THE FED
As expected, the Federal Reserve (Fed) decided to keep the target fed funds rate at 5.25%-5.50%. The economic assessment in the post-meeting statement was largely unchanged from the previous meeting, citing that economic activity has continued to expand “at a solid pace,” job gains “remained strong” and unemployment “remained low.” On the inflation front, the statement noted there has been “modest progress” toward the committee’s 2% objective, a notable change from the “lack of further progress” cited last meeting. The latest Summary of Economic Projections once again showed a slightly slower path to rate normalization with the median outlook for one cut this year and four cuts in 2025. In his post-meeting remarks, Chairman Jerome Powell reiterated the Fed does not think it will be appropriate to reduce the fed funds rate until it has gained greater confidence that inflation is moving sustainably toward 2%, adding that the Fed has not yet gotten that confidence on sustained progress.
Our Take: The Fed remains confident its current policy, over time, will prove to be sufficiently restrictive. Although encouraged by recent inflation data, it will take several more positive reports for the Fed to find the greater confidence it is seeking. For now, the Fed can remain patient and is prepared to maintain the current target range for as long as appropriate.
INFLATION
The Consumer Price Index (CPI) was unchanged in May and has risen 3.3% year-over-year. Core CPI, excluding food and energy, rose 0.2% for the month and 3.4% over the last twelve months. Producer prices (PPI) fell 0.2% in May and have risen 2.2% year-over-year.

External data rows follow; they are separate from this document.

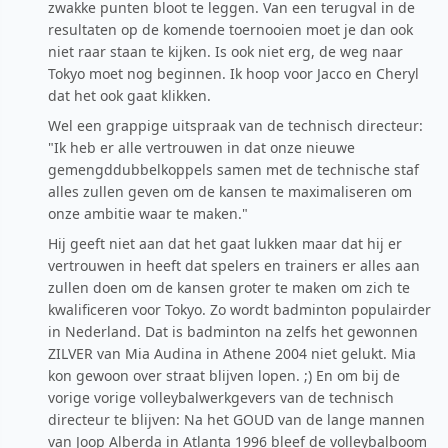
zwakke punten bloot te leggen. Van een terugval in de
resultaten op de komende toernooien moet je dan ook
niet raar staan te kijken. Is ook niet erg, de weg naar
Tokyo moet nog beginnen. Ik hoop voor Jacco en Cheryl
dat het ook gaat klikken.
Wel een grappige uitspraak van de technisch directeur:
"Ik heb er alle vertrouwen in dat onze nieuwe
gemengddubbelkoppels samen met de technische staf
alles zullen geven om de kansen te maximaliseren om
onze ambitie waar te maken."
Hij geeft niet aan dat het gaat lukken maar dat hij er
vertrouwen in heeft dat spelers en trainers er alles aan
zullen doen om de kansen groter te maken om zich te
kwalificeren voor Tokyo. Zo wordt badminton populairder
in Nederland. Dat is badminton na zelfs het gewonnen
ZILVER van Mia Audina in Athene 2004 niet gelukt. Mia
kon gewoon over straat blijven lopen. ;) En om bij de
vorige vorige volleybalwerkgevers van de technisch
directeur te blijven: Na het GOUD van de lange mannen
van Joop Alberda in Atlanta 1996 bleef de volleybalboom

Our Take: Both CPI and PPI were lower than expected, marking the second month in a row of improving inflation reports. Additionally, there were broad-based improvements in most of the underlying categories of CPI including price drops in the energy, apparel, recreation, and transportation sectors of the index. This week’s report marked a positive step toward the Fed’s 2% goal.
FRANCE
Following losses in the European Parliament elections, French President, Emmanuel Macron, called snap elections in France. Based on polling, Macron’s centrist bloc would lose significant ground to Marine Le Pen’s National Rally and to a left-wing bloc of parties that agreed to unite for this election. If either the left- or right-wing blocs gain enough seats, Macron could be forced to appoint a prime minister from that bloc. Both the left- and right-wing blocs oppose many of Macron’s fiscal and structural reforms as well as compliance with EU deficit rules. French government bonds (OATs) widened close to 30 basis points relative to bunds, the biggest such move in decades.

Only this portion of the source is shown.